For anyone new to hand embroidery, we would advise commencing with the Introduction to Jacobean Crewelwork Course.
Crewelwork uses crewel wool which is thicker and easier to handle than fine threads used in other techniques. It also features a range of stitches and colours which offer an excellent starting point in hand embroidery.
If you enjoy cross stitch, then you could also start with either Blackwork or Canvaswork as these combine a counting technique. Blackwork features continuous patterns to give the ability to shade from dark to light. Canvaswork covers the entire background of a piece with a variety of counted textural stitches.
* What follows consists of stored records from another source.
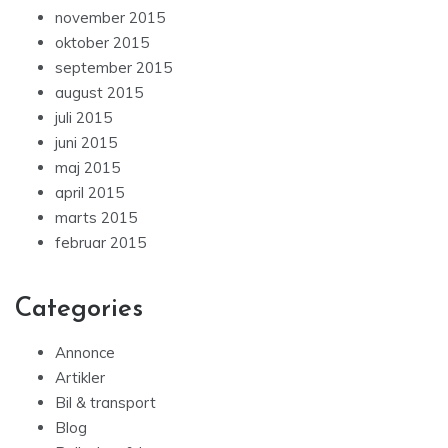
november 2015
oktober 2015
september 2015
august 2015
juli 2015
juni 2015
maj 2015
april 2015
marts 2015
februar 2015
Categories
Annonce
Artikler
Bil & transport
Blog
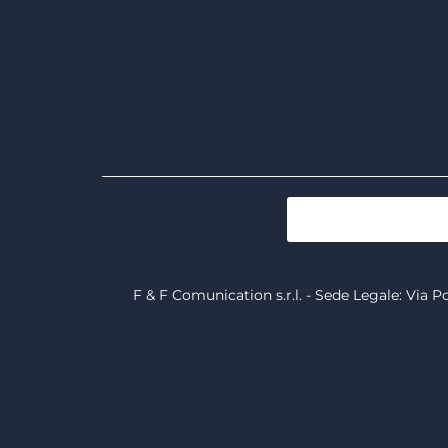
F & F Comunication s.r.l. - Sede Legale: Via P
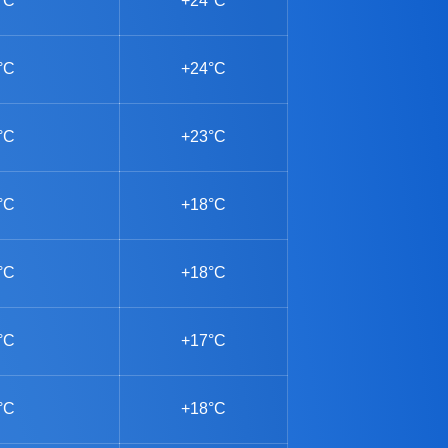
°C
+24°C
°C
+24°C
°C
+23°C
°C
+18°C
°C
+18°C
°C
+17°C
°C
+18°C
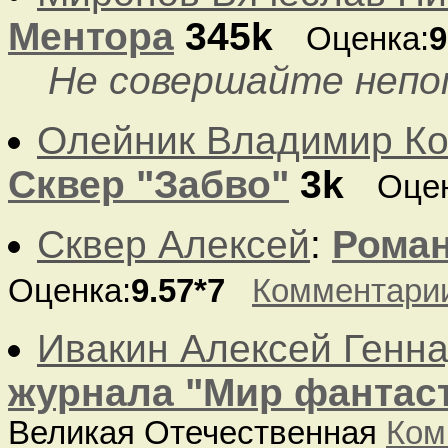
Ментора
345k
Оценка:
9
Не совершайте непо
Олейник Владимир Ко
Сквер "Забво"
3k
Оцен
Сквер Алексей
:
Роман
Оценка:
9.57*7
Комментари
Ивакин Алексей Генн
журнала "Мир фантас
Великая Отечественная
Ком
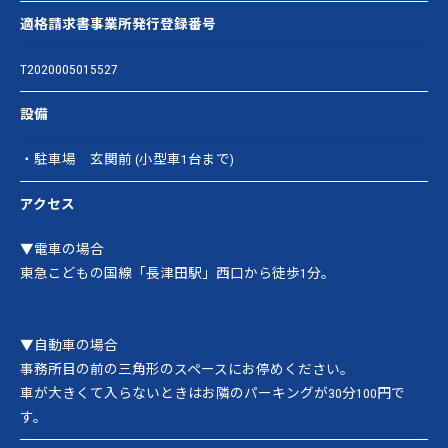
適格請求書事業所発行登録番号
T2020005015527
設備
・駐車場 玄関前 (小型車1台まで)
アクセス
▼電車の場合
東急こどもの国線「長津田駅」西口から徒歩1分。
▼自動車の場合
事務所目の前の三角形のスペースにお停めください。
車が大きくて入らないときはお隣のパーキングが30分100円で
す。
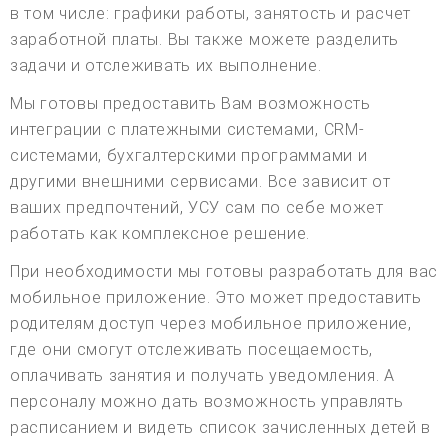
в том числе: графики работы, занятость и расчет
заработной платы. Вы также можете разделить
задачи и отслеживать их выполнение.
Мы готовы предоставить Вам возможность
интеграции с платежными системами, CRM-
системами, бухгалтерскими программами и
другими внешними сервисами. Все зависит от
ваших предпочтений, УСУ сам по себе может
работать как комплексное решение.
При необходимости мы готовы разработать для вас
мобильное приложение. Это может предоставить
родителям доступ через мобильное приложение,
где они смогут отслеживать посещаемость,
оплачивать занятия и получать уведомления. А
персоналу можно дать возможность управлять
расписанием и видеть список зачисленных детей в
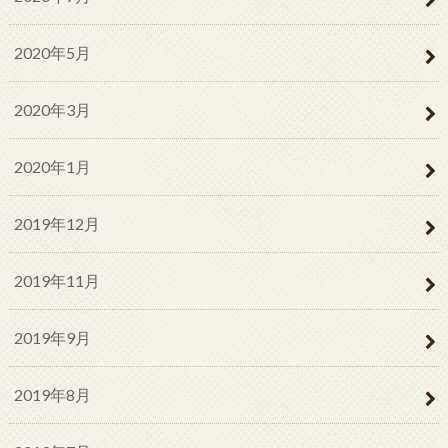
2020年5月
2020年3月
2020年1月
2019年12月
2019年11月
2019年9月
2019年8月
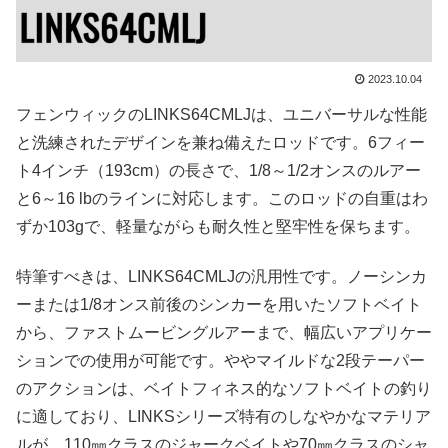
2023.10.04
フェンウィックのLINKS64CMLJは、ユニバーサルな性能
と洗練されたデザインを兼ね備えたロッドです。6フィー
ト4インチ（193cm）の長さで、1/8～1/2オンスのルアー
と6～16 lbのラインに対応します。このロッドの自重はわ
ずか103gで、軽量ながらも耐久性と堅牢性を保ちます。
特筆すべきは、LINKS64CMLJの汎用性です。ノーシンカ
ーまたは1/8オンス前後のシンカーを用いたソフトベイト
から、ファストムービングルアーまで、幅広いアプリケー
ションでの使用が可能です。ややマイルドな2段テーパー
のアクションは、ベイトフィネス的なソフトベイトの釣り
に適しており、LINKSシリーズ特有のしなやかなマテリア
ルが、110㎜クラスのジャークベイトや70㎜クラスのシャ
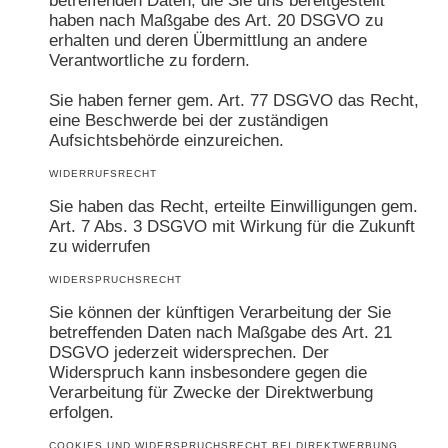
betreffenden Daten, die Sie uns bereitgestellt
haben nach Maßgabe des Art. 20 DSGVO zu
erhalten und deren Übermittlung an andere
Verantwortliche zu fordern.
Sie haben ferner gem. Art. 77 DSGVO das Recht,
eine Beschwerde bei der zuständigen
Aufsichtsbehörde einzureichen.
WIDERRUFSRECHT
Sie haben das Recht, erteilte Einwilligungen gem.
Art. 7 Abs. 3 DSGVO mit Wirkung für die Zukunft
zu widerrufen
WIDERSPRUCHSRECHT
Sie können der künftigen Verarbeitung der Sie
betreffenden Daten nach Maßgabe des Art. 21
DSGVO jederzeit widersprechen. Der
Widerspruch kann insbesondere gegen die
Verarbeitung für Zwecke der Direktwerbung
erfolgen.
COOKIES UND WIDERSPRUCHSRECHT BEI DIREKTWERBUNG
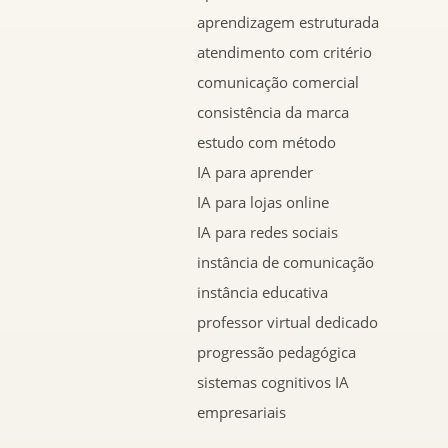
aprendizagem estruturada
atendimento com critério
comunicação comercial
consistência da marca
estudo com método
IA para aprender
IA para lojas online
IA para redes sociais
instância de comunicação
instância educativa
professor virtual dedicado
progressão pedagógica
sistemas cognitivos IA
empresariais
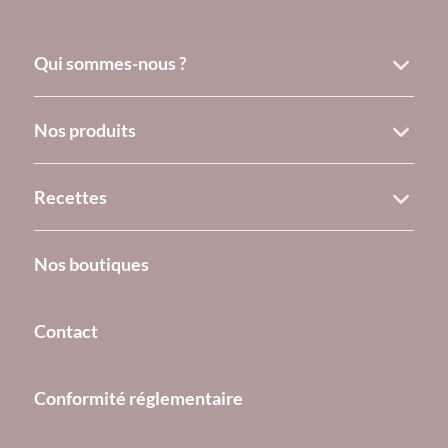
Qui sommes-nous ?
Nos produits
Recettes
Nos boutiques
Contact
Conformité réglementaire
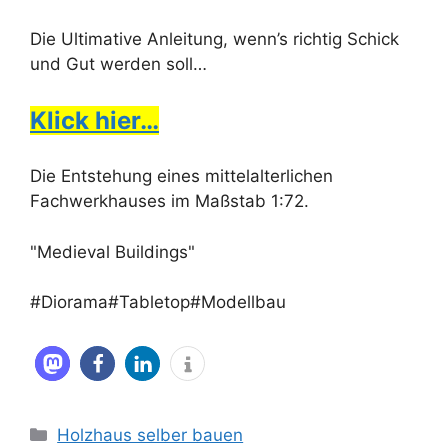
Die Ultimative Anleitung, wenn’s richtig Schick
und Gut werden soll…
Klick hier…
Die Entstehung eines mittelalterlichen
Fachwerkhauses im Maßstab 1:72.
"Medieval Buildings"
#Diorama#Tabletop#Modellbau
Kategorien
Holzhaus selber bauen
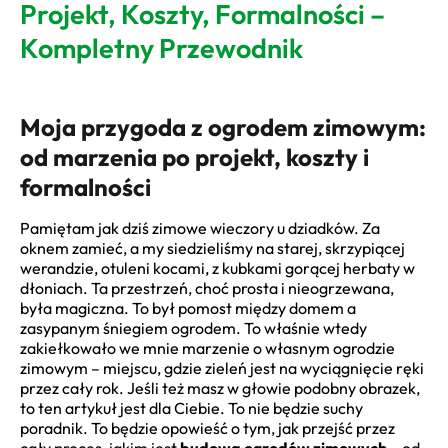
Projekt, Koszty, Formalności –
Kompletny Przewodnik
Moja przygoda z ogrodem zimowym:
od marzenia po projekt, koszty i
formalności
Pamiętam jak dziś zimowe wieczory u dziadków. Za
oknem zamieć, a my siedzieliśmy na starej, skrzypiącej
werandzie, otuleni kocami, z kubkami gorącej herbaty w
dłoniach. Ta przestrzeń, choć prosta i nieogrzewana,
była magiczna. To był pomost między domem a
zasypanym śniegiem ogrodem. To właśnie wtedy
zakiełkowało we mnie marzenie o własnym ogrodzie
zimowym – miejscu, gdzie zieleń jest na wyciągnięcie ręki
przez cały rok. Jeśli też masz w głowie podobny obrazek,
to ten artykuł jest dla Ciebie. To nie będzie suchy
poradnik. To będzie opowieść o tym, jak przejść przez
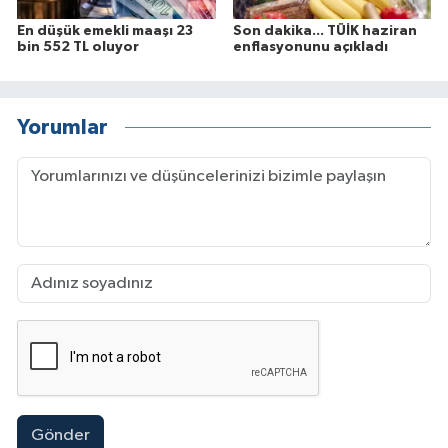
En düşük emekli maaşı 23
Son dakika... TÜİK haziran
bin 552 TL oluyor
enflasyonunu açıkladı
Yorumlar
Gönder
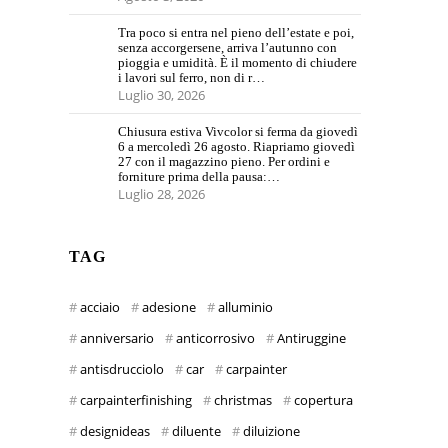
Tra poco si entra nel pieno dell’estate e poi,
senza accorgersene, arriva l’autunno con
pioggia e umidità. È il momento di chiudere
i lavori sul ferro, non di r…
Luglio 30, 2026
Chiusura estiva Vivcolor si ferma da giovedì
6 a mercoledì 26 agosto. Riapriamo giovedì
27 con il magazzino pieno. Per ordini e
forniture prima della pausa:…
Luglio 28, 2026
TAG
acciaio
adesione
alluminio
anniversario
anticorrosivo
Antiruggine
antisdrucciolo
car
carpainter
carpainterfinishing
christmas
copertura
designideas
diluente
diluizione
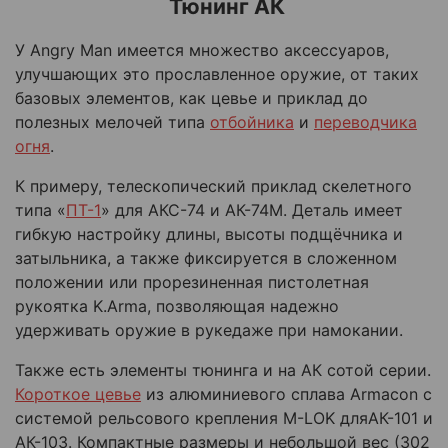
Тюнинг АК
У
Angry
Man
имее
тся
множество
аксессуаров
,
улучшающих
это
прославленное
оружи
е
,
от таких
базовых
элементов, как цевье и
приклад до
полез
ных мелочей
типа
отбойника
и
переводчика
огня
.
К примеру, телескопический приклад
скелетного
типа
«
ПТ-1
»
для
АКС-74
и
АК-74М
. Деталь имеет
гибкую настройку длины, высоты
подщёчника
и
затыльника, а также фикс
ируется в сложенном
положении
или п
рорез
иненная пистолетная
рукоятка
K
.
Arma
, позволяющая надежно
удерживать оружие в руке
даже при намокании.
Так
же есть
элементы тюнинга и на
АК сотой серии.
К
ороткое цевье
из алюминиевого сплава
Armacon
с
системой рельсового крепления
M
-
LOK
для
АК-101
и
АК-103
. Компактные размеры и небольшой вес (302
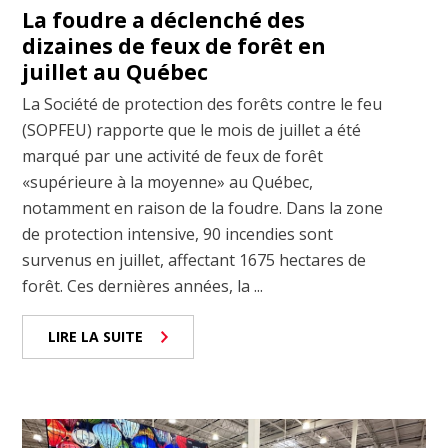
La foudre a déclenché des
dizaines de feux de forêt en
juillet au Québec
La Société de protection des forêts contre le feu
(SOPFEU) rapporte que le mois de juillet a été
marqué par une activité de feux de forêt
«supérieure à la moyenne» au Québec,
notamment en raison de la foudre. Dans la zone
de protection intensive, 90 incendies sont
survenus en juillet, affectant 1675 hectares de
forêt. Ces dernières années, la ...
LIRE LA SUITE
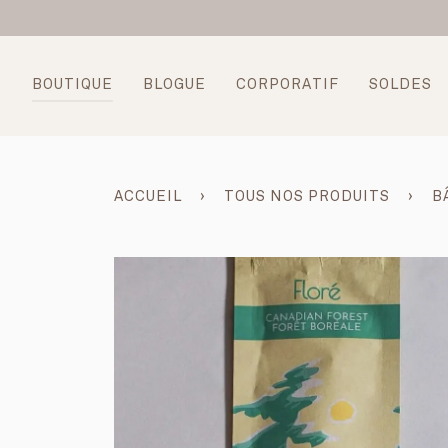
Passer
au
contenu
BOUTIQUE
BLOGUE
CORPORATIF
SOLDES
ACCUEIL
›
TOUS NOS PRODUITS
›
B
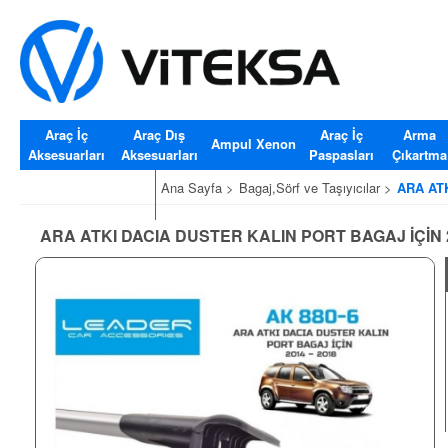
Araç İç
Araç Dış
Araç İç
Arma
Ampul Xenon
Aksesuarları
Aksesuarları
Paspasları
Çıkartma
Araç Cam Silecekler
Ana Sayfa >
Bagaj,Sörf ve Taşıyıcılar >
ARA ATK
ARA ATKI DACIA DUSTER KALIN PORT BAGAJ İÇİN 2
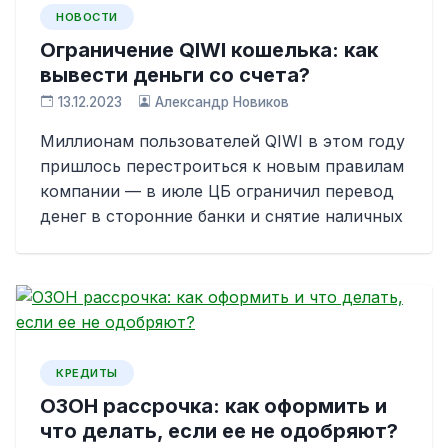
НОВОСТИ
Ограничение QIWI кошелька: как
вывести деньги со счета?
13.12.2023
Александр Новиков
Миллионам пользователей QIWI в этом году
пришлось перестроиться к новым правилам
компании — в июле ЦБ ограничил перевод
денег в сторонние банки и снятие наличных
КРЕДИТЫ
ОЗОН рассрочка: как оформить и
что делать, если ее не одобряют?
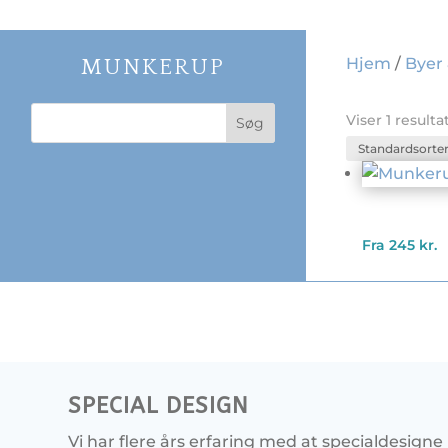
Hjem
/
Byer
MUNKERUP
Viser 1 resulta
Fra
245
kr.
SPECIAL DESIGN
Vi har flere års erfaring med at specialdesigne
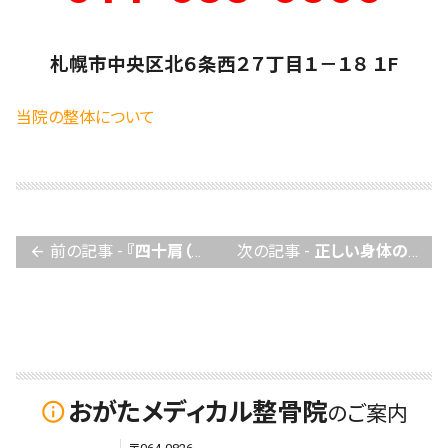
札幌市中央区北６条西２７丁目１－１８ １F
当院の整体について
前の記事 -
『四十肩（五十肩）』 肩から背中にかけての痛み
次の記事 -
正しい身体の使い方エクササイズ・指導
arrow_back
おがたメディカル整骨院
info_outline
のご案内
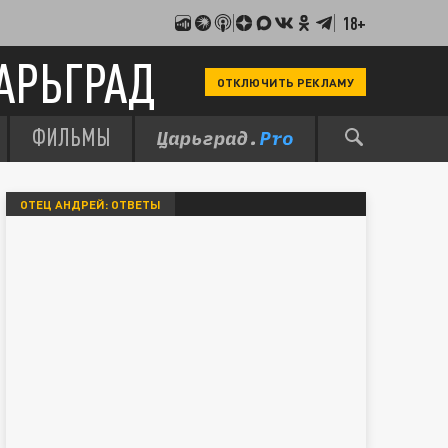
18+
АРЬГРАД
ОТКЛЮЧИТЬ РЕКЛАМУ
ФИЛЬМЫ
ОТЕЦ АНДРЕЙ: ОТВЕТЫ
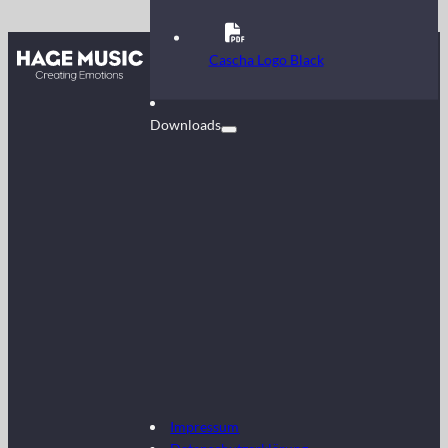
Kontakt
Cascha Logo Black
FAQ
Downloads
Impressum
Introduction to Jacobean Crewelwork
Jacobean Crewelwork is a traditional embroidery technique that the RSN teaches as a first step because you can learn many different stitches. This course will give you a good grounding in hand embroidery before moving on to more complex techniques.
Introduction to Blackwork
Blackwork embroidery dates back to the 16th century when it was used to embellish fine clothes, but this RSN beginners Blackwork course will teach you how to create a striking puffin design using traditional stitches combined with more modern techniques to create tone and texture.
Introduction to Goldwork
Goldwork is a traditional technique that uses a sewing thread to hold metal threads on the surface of the fabric, making it a unique style of embroidery. With a variety of textures of metal, you will create an eye-catching flower design using a range of interesting Goldwork techniques.
Introduction to Whitework
Whitework is a traditional hand embroidery technique that features white thread on a white background. Often used on bridal and christening gowns, Whitework has a timeless elegance and requires a range of skills.
Introduction to Silk Shading
Silk Shading is a beautiful technique that uses long and short stitches to create realistic colour blending and is often referred to as painting with thread.
Introduction to Canvaswork
With origins in medieval times, Canvaswork became popular in the late 16th century when it was used for seat covers and rugs. Today, we use Canvaswork to create realistic embroidery pieces using a range of stitches for texture and depth, and colour blending to achieve a lifelike effect.